THE NORFOLK, Fremantle
by JENNY D’ANGER:
With a pub lunch in our sights we scurried from Cliff Street towards the Norfolk Hotel like rats through a maze, one umbrella between four, and rain threatening.
Fortunately the heaters were blazing in the covered, atmospheric outdoor courtyard, warming us and drying our damp clothes.
Formerly the daggy, but heritage-listed, Oddfellows Hotel, it underwent a major facelift in time for the America’s Cup, quickly becoming a trendy watering hole.
Between debating whether sports obsession is healthy (two for, two against) or owning a dog is better for mental health we checked out the menu.
Bruschetta ($14) is a dish that is never quite the same depending on the eatery and/or chef (I’m still getting over a place that offered bruschetta with neither tomato nor basil in it). The Norfolk’s came with finely chopped tomato and red onion, fetta and rocket, drizzled with balsamic reduction.
The raw onion really lifted the tomato mix, as did the fetta. It was delicious, but rather a small serve for $14 I thought, looking enviously at my colleagues’ laden plates and my quickly bared one.
Fozzie reckoned his spicy cacciatore pizza ($22), with bacon, chorizo, mushrooms, chili, rocket and goats curd was “thin, and crisp, yet chewy”, making it “pretty close to perfection”.
“While the cheese at times became overwhelming this pizza came within a whisker of one of the best I’ve tasted in the port city,” he intoned.
Belly’s knowledge of beer is scary for someone so young, and he waxed lyrical about the Norfolk’s range of boutique beers, many from WA.
He had no problem with the “cheesiness” of his three-cheese pizza ($22), which quickly disappeared.
Feeling at home with the miserable weather, Scotshanks (completely lame made-up nickname because Stephen is Scottish and tall) reckoned it was a day for soup—in this case spicy cauliflower ($12).
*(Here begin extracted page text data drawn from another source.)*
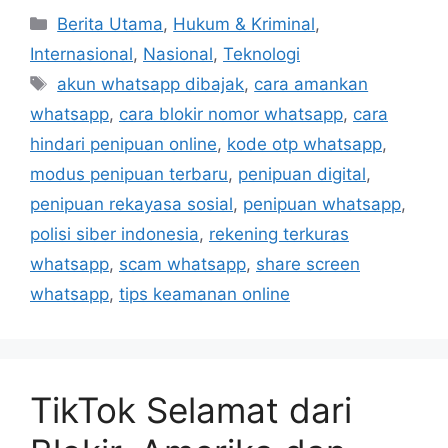
C
Berita Utama
,
Hukum & Kriminal
,
a
Internasional
,
Nasional
,
Teknologi
t
T
akun whatsapp dibajak
,
cara amankan
e
a
whatsapp
,
cara blokir nomor whatsapp
,
cara
g
g
hindari penipuan online
,
kode otp whatsapp
,
o
s
r
modus penipuan terbaru
,
penipuan digital
,
i
penipuan rekayasa sosial
,
penipuan whatsapp
,
e
polisi siber indonesia
,
rekening terkuras
s
whatsapp
,
scam whatsapp
,
share screen
whatsapp
,
tips keamanan online
TikTok Selamat dari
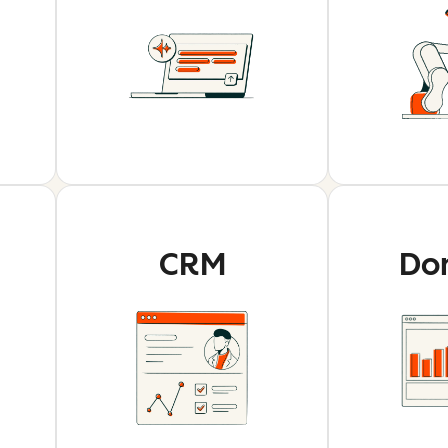
CRM
Do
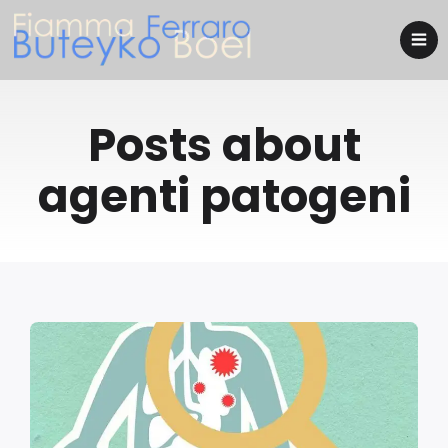
Posts about
agenti patogeni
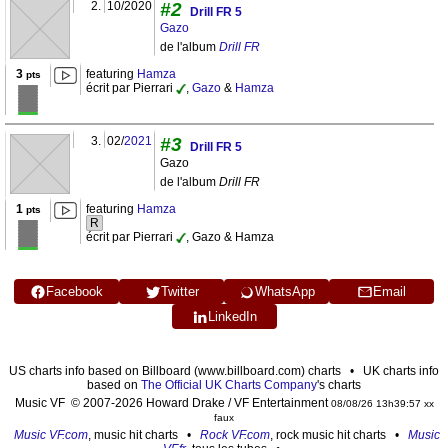
2.
10/2020
#2
Drill FR 5
Gazo
de l'album
Drill FR
3
featuring
Hamza
pts
écrit par Pierrari
,
Gazo
&
Hamza
3.
02/
2021
#3
Drill FR 5
Gazo
de l'album
Drill FR
1
featuring
Hamza
pts
R
écrit par Pierrari
, Gazo & Hamza
Facebook
Twitter
WhatsApp
Email
LinkedIn
US charts info based on Billboard (www.billboard.com) charts • UK charts info
based on
The Official UK Charts Company
's charts
Music VF © 2007-2026 Howard Drake / VF Entertainment
08/08/26 13h39:57 xx
faux
Music VF.com
, music hit charts •
Rock VF.com
, rock music hit charts •
Music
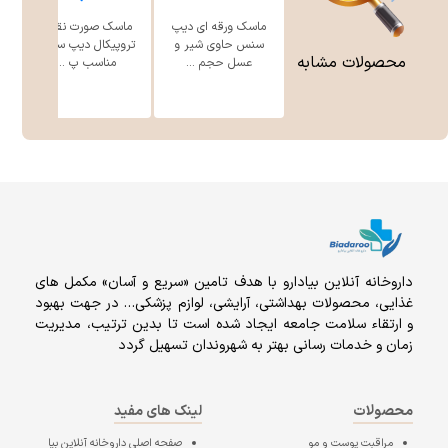
ماسک ورقه ای دیپ
ماسک صورت نقابی
سنس حاوی شیر و
تروپیکال دیپ سنس
س
محصولات مشابه
عسل حجم ...
مناسب پ ...
داروخانه آنلاين بيادارو با هدف تامين «سریع و آسان» مكمل هاى
غذايى، محصولات بهداشتى، آرايشى، لوازم پزشکی… در جهت بهبود
و ارتقاء سلامت جامعه ایجاد شده است تا بدین ترتیب، مدیریت
زمان و خدمات رسانی بهتر به شهروندان تسهیل گردد
محصولات
لینک های مفید
مراقبت پوست و مو
صفحه اصلی
داروخانه آنلاین بیا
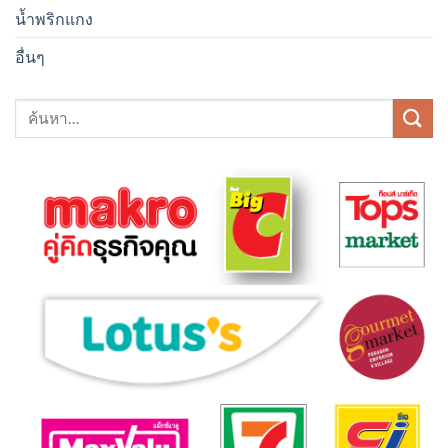
น้ำพริกแกง
อื่นๆ
ค้นหา:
Accompanied by a couple of slabs of thick toast the rich, orange soup came in a bowl the size of a trucker’s steering wheel.
“It had the perfect balance of cream and cauliflower and tasted as fresh as a nun’s cassock—the best soup I’ve had in a restaurant in donkey’s years,” he sighed.
With prompt and pleasant service, in no time we were heading back to the office, ready to tackle what the week would throw at us.